Au début de cette année 2020, une annonce fait beaucoup de bruit dans le landernau ludique : Asmodee rachète Repos Production, l’éditeur belge, l’un des derniers grands bastions indépendants de l’édition francophone. Retour sur une belle aventure humaine !
Tout commence en Belgique, au début des années 2000. Deux "gros" joueurs belges, Cédrick Caumont et Thomas Provoost, découvrent Time’s up !, lors d’une convention de joueurs comme il y en avait beaucoup à l’époque (les festivals n’existaient que très peu). Le jeu de Peter Sarrett est un énorme coup de cœur. Les parties s’enchaînent et la question se pose : pourquoi ce jeu n’existe pas en France ?
Les deux compères contactent R&R, l’éditeur américain, pour lui proposer de localiser le jeu. Il accepte, l’aventure Repos Production des belges à sombrero peut commencer. A ce sujet, Thomas Provoost nous confiera que les sombreros, que portent les représentants de Repos Production lors des animations et festivals, remontent eux aussi à une convention durant laquelle lui et Cédrick les porteront pour faire une animation autour de Puerto Rico. Le soleil ayant été de la partie, ils les gardèrent tout le week-end. Ce signe de reconnaissance et de convivialité leur a énormément plu et ils en ont fait l’emblème de leur société.
En 2004, la version française de Time’s up débarque sur les étals. La boîte n’a pas grand chose à voir avec les versions actuelles : un grand format carré, tout bleu, sur lequel le titre claque en jaune. Comme les deux dirigeants le pressentaient, le succès est immédiat et le jeu se vend très bien. A ce jour, la gamme Time’s Up ! reste le plus gros succès commercial de Repos Production avec plus de 3 millions de boîtes vendues.
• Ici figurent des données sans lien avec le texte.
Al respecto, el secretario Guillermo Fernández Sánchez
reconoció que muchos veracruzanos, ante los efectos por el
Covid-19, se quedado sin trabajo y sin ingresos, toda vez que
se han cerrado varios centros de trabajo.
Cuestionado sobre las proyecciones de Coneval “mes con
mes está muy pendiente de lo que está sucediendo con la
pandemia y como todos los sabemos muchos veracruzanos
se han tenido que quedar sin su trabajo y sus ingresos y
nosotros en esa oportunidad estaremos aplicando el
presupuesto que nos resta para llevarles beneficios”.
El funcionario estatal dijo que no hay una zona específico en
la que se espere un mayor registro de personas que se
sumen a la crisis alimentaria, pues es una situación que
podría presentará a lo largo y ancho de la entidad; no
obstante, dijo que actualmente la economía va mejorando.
Quoi de mieux pour se lancer qu’un gros succès ?
La suite viendra très vite avec Cash n’ guns de Ludovic Maublanc, qui paraît d’abord en encart dans la revue Jeux Sur un Plateau, sous le titre de Kill Dogs en référence aux films de Tarentino. Mais alors que le thème est très adulte, qu’on manipule des flingues pour "menacer" ses partenaires, les tests montrent que le jeu plait à un public assez jeune. Il faut donc revoir le traitement graphique pour l’adapter à la nouvelle cible. L’éditeur fait appel à Gérard Mathieu, le célèbre illustrateur, pour donner une patte plus légère à l’ensemble. De plus, cela permettra de faire un clin d’œil à Supergang, un autre jeu de gangsters, illustré lui aussi par Mathieu dans les années 80. En y ajoutant des flingues en mousse plutôt que des répliques, le jeu devient moins "violent" et pourra toucher une cible plus large. A partir de là, Cédrick et Thomas quittent leurs emplois respectifs pour se consacrer entièrement à l’édition.
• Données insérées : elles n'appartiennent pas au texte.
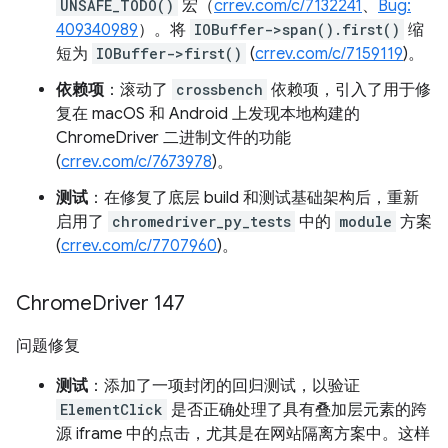
UNSAFE_TODO()
宏（
crrev.com/c/7132241
、
Bug:
409340989
）。将
IOBuffer->span().first()
缩
短为
IOBuffer->first()
(
crrev.com/c/7159119
)。
依赖项
：滚动了
crossbench
依赖项，引入了用于修
复在 macOS 和 Android 上发现本地构建的
ChromeDriver 二进制文件的功能
(
crrev.com/c/7673978
)。
测试
：在修复了底层 build 和测试基础架构后，重新
启用了
chromedriver_py_tests
中的
module
方案
(
crrev.com/c/7707960
)。
Chrome
Driver 147
问题修复
测试
：添加了一项封闭的回归测试，以验证
ElementClick
是否正确处理了具有叠加层元素的跨
源 iframe 中的点击，尤其是在网站隔离方案中。这样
Sortiront ensuite quelques jeux qui connaîtront un peu moins de succès avant qu’Antoine Bauza, qui est encore un auteur débutant à l’époque, ne vienne les voir avec ce qui deviendra Ghost stories. En fans inconditionnels du Seigneur des anneaux, le jeu coopératif de Reiner Knizia, les deux dirigeants de Repos Production voient là un moyen d’avoir un jeu de coopération à la hauteur de ce chef d’œuvre. Avec l’auteur, ils travailleront le prototype sans relâche pour arriver à l’équilibrage parfait, celui qui leur semblera coller parfaitement à leurs attentes. Là, encore le succès est au rendez-vous (au-delà des attentes), malgré le côte plus "gamer" du jeu. Cela leur permettra de sortir deux extensions : White Moon puis Black Secret, références évidentes aux Forces des Ténèbres et Sauron, les deux premières extensions du jeu de Knizia.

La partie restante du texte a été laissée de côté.